(Saved entries)
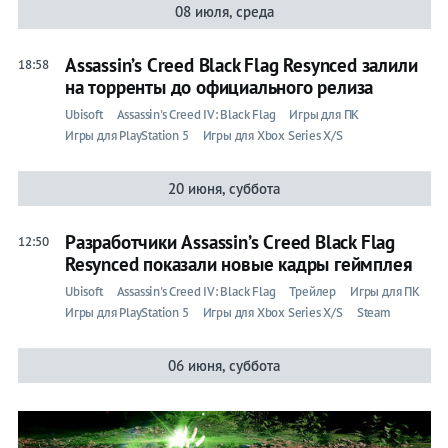
08 июля, среда
Assassin’s Creed Black Flag Resynced залили
18:58
на торренты до официального релиза
Ubisoft
Assassin's Creed IV: Black Flag
Игры для ПК
Игры для PlayStation 5
Игры для Xbox Series X/S
20 июня, суббота
Разработчики Assassin’s Creed Black Flag
12:50
Resynced показали новые кадры геймплея
Ubisoft
Assassin's Creed IV: Black Flag
Трейлер
Игры для ПК
Игры для PlayStation 5
Игры для Xbox Series X/S
Steam
06 июня, суббота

» What the exercise asks: Transcribe all the records above word for word, without their images.

» Output of the task:
08 июля, среда
Assassin’s Creed Black Flag Resynced залили
18:58
на торренты до официального релиза
Ubisoft
Assassin's Creed IV: Black Flag
Игры для ПК
Игры для PlayStation 5
Игры для Xbox Series X/S
20 июня, суббота
Разработчики Assassin’s Creed Black Flag
12:50
Resynced показали новые кадры геймплея
Ubisoft
Assassin's Creed IV: Black Flag
Трейлер
Игры для ПК
Игры для PlayStation 5
Игры для Xbox Series X/S
Steam
06 июня, суббота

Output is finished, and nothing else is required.